MATERIAL TO PROCESS:
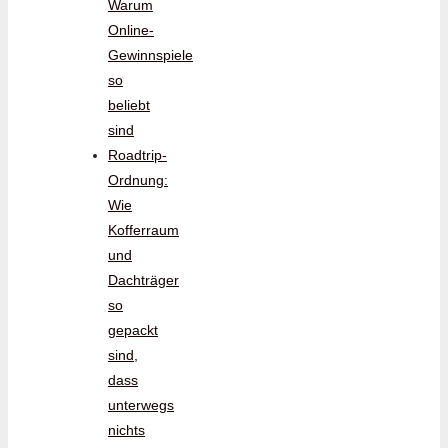
Warum
Online-
Gewinnspiele
so
beliebt
sind
Roadtrip-
Ordnung:
Wie
Kofferraum
und
Dachträger
so
gepackt
sind,
dass
unterwegs
nichts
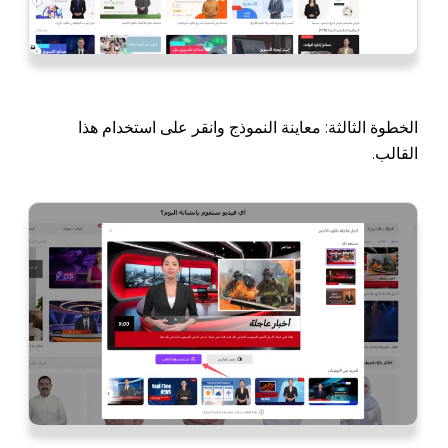
الخطوة الثالثة: معاينة النموذج وانقر على استخدام هذا
القالب.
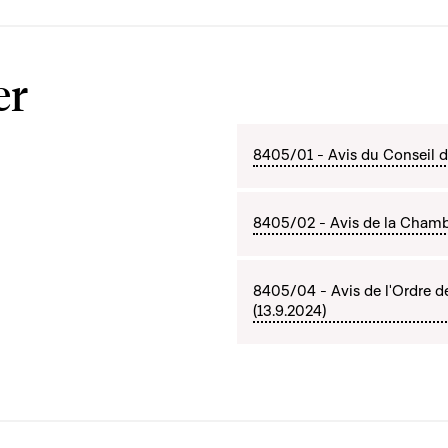
er
8405/01 - Avis du Conseil d'
8405/02 - Avis de la Cham
8405/04 - Avis de l'Ordre d
(13.9.2024)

ASSIGNMENT:
Lines holding the string "Avis": find them in the listing above and copy each one.

ANSWER SPACE:
8405/01 - Avis du Conseil d'
8405/02 - Avis de la Cham
8405/04 - Avis de l'Ordre d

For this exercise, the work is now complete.